- **Collection entries**:
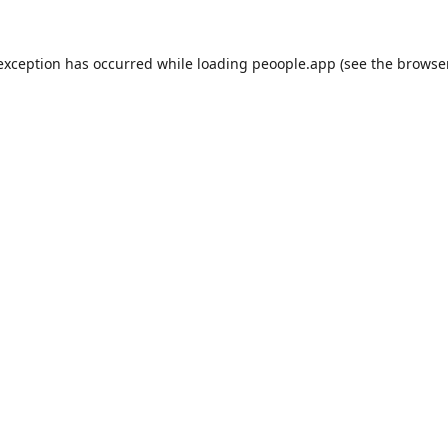
 exception has occurred while loading
peoople.app
(see the
browse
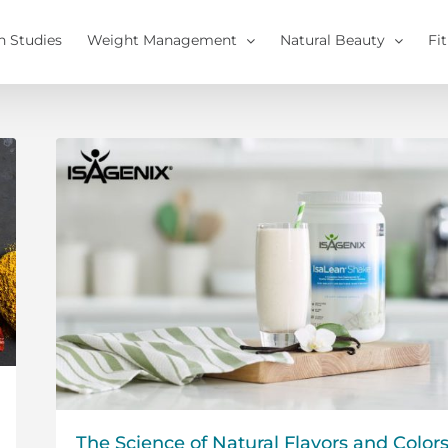
h Studies
Weight Management
Natural Beauty
Fi
The Science of Natural Flavors and Color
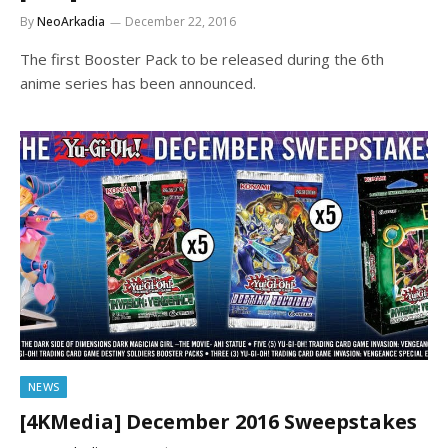
By
NeoArkadia
December 22, 2016
The first Booster Pack to be released during the 6th
anime series has been announced.
NEWS
[4KMedia] December 2016 Sweepstakes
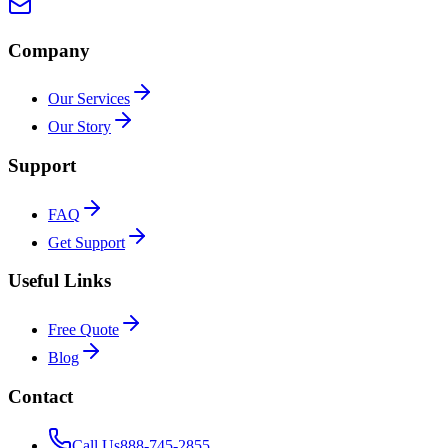
Company
Our Services
Our Story
Support
FAQ
Get Support
Useful Links
Free Quote
Blog
Contact
Call Us
888-745-2855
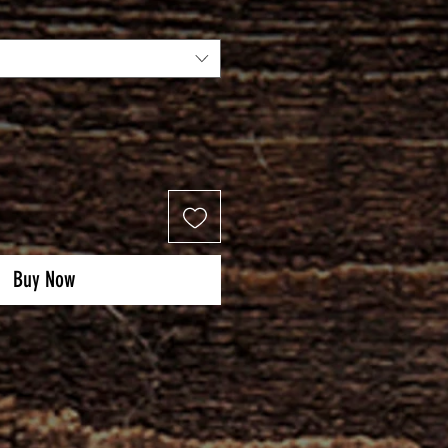
Buy Now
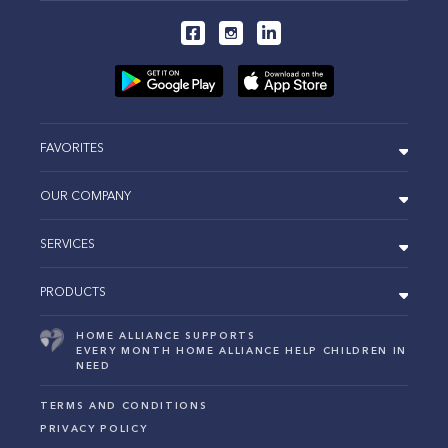
FAVORITES
OUR COMPANY
SERVICES
PRODUCTS
HOME ALLIANCE SUPPORTS
EVERY MONTH HOME ALLIANCE HELP CHILDREN IN
NEED
TERMS AND CONDITIONS
PRIVACY POLICY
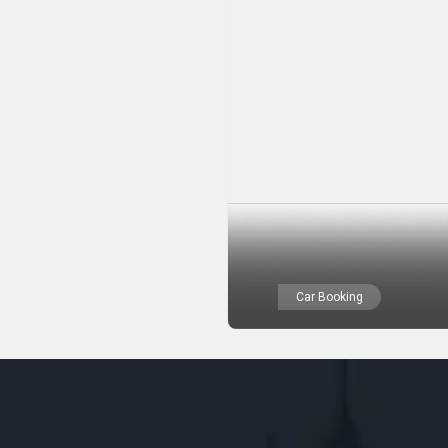
Car Booking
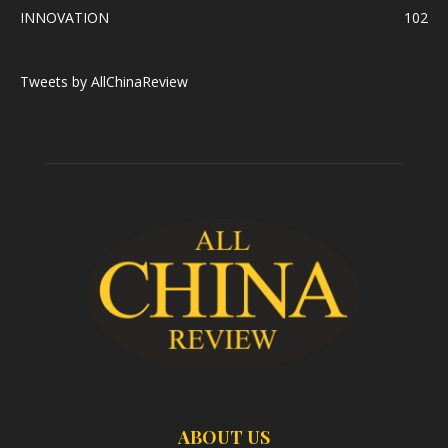
INNOVATION
102
Tweets by AllChinaReview
ABOUT US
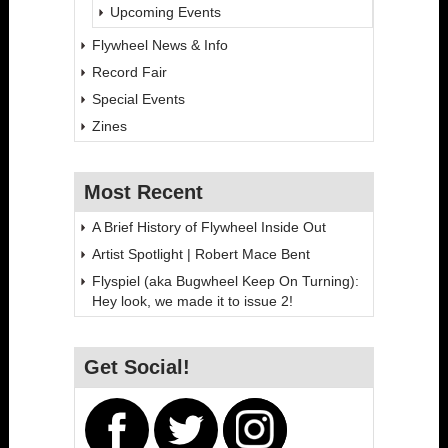
Upcoming Events
Flywheel News & Info
Record Fair
Special Events
Zines
Most Recent
A Brief History of Flywheel Inside Out
Artist Spotlight | Robert Mace Bent
Flyspiel (aka Bugwheel Keep On Turning):
Hey look, we made it to issue 2!
Get Social!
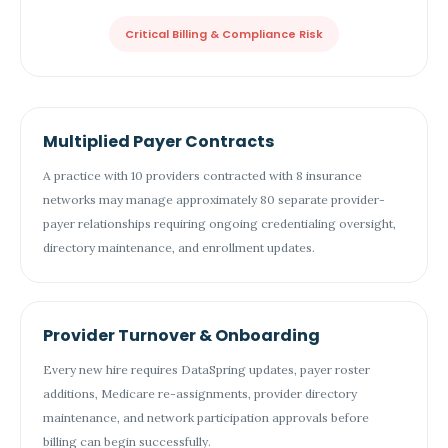
Critical Billing & Compliance Risk
Multiplied Payer Contracts
A practice with 10 providers contracted with 8 insurance
networks may manage approximately 80 separate provider-
payer relationships requiring ongoing credentialing oversight,
directory maintenance, and enrollment updates.
Provider Turnover & Onboarding
Every new hire requires DataSpring updates, payer roster
additions, Medicare re-assignments, provider directory
maintenance, and network participation approvals before
billing can begin successfully.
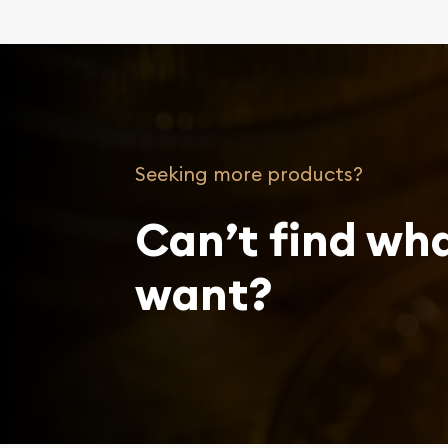
Seeking more products?
Can’t find wh
want?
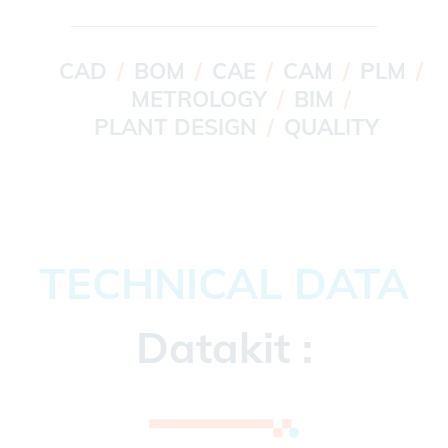
CAD
BOM
CAE
CAM
PLM
METROLOGY
BIM
PLANT DESIGN
QUALITY
TECHNICAL DATA
Datakit :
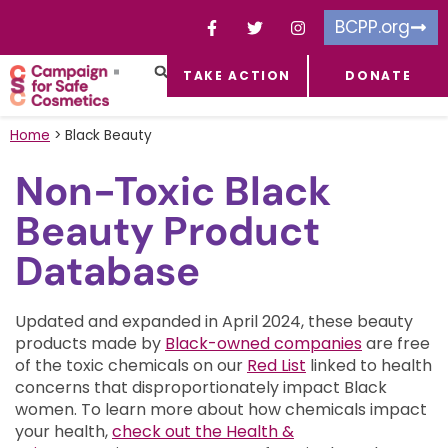
BCPP.org
TAKE ACTION
DONATE
FACEBOOK-F
TOXIC CHEMICALS
FOR BUSINESSES
TAKE ACTION
Home
>
Black Beauty
Non-Toxic Black
Beauty Product
Database
Updated and expanded in April 2024, these beauty
products made by
Black-owned companies
are free
of the toxic chemicals on our
Red List
linked to health
concerns that disproportionately impact Black
women.
To learn more about how chemicals impact
your health,
check out the Health &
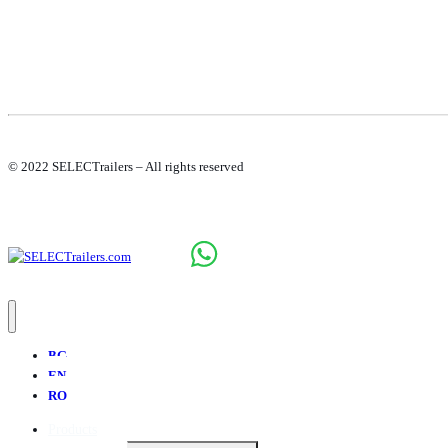
© 2022 SELECTrailers – All rights reserved
BG
EN
RO
Products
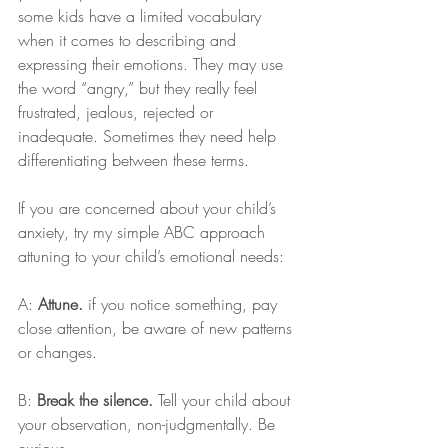
some kids have a limited vocabulary 
when it comes to describing and 
expressing their emotions. They may use 
the word “angry,” but they really feel 
frustrated, jealous, rejected or 
inadequate. Sometimes they need help 
differentiating between these terms.
If you are concerned about your child’s 
anxiety, try my simple ABC approach 
attuning to your child’s emotional needs:
A: 
Attune. 
if you notice something, pay 
close attention, be aware of new patterns 
or changes.
B: 
Break the silence.
 Tell your child about 
your observation, non-judgmentally. Be 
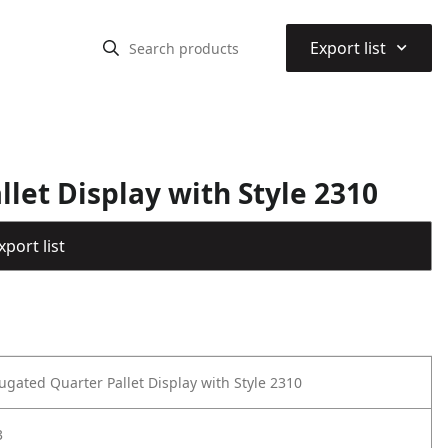
⌃
Export list
let Display with Style 2310
port list
ugated Quarter Pallet Display with Style 2310
3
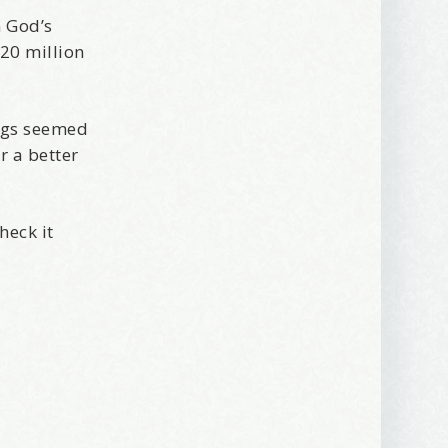
n God’s
320 million
ings seemed
r a better
heck it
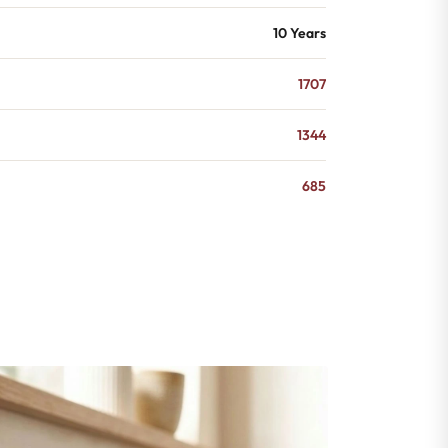
10 Years
1707
1344
685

- **What the exercise asks**:
Nothing but the lines from the line containing "ings seemed" through the last line of the records above is to be extracted, exactly and with no pictures.

- **Problem solution**:
ings seemed
r a better
heck it
10 Years
1707
1344
685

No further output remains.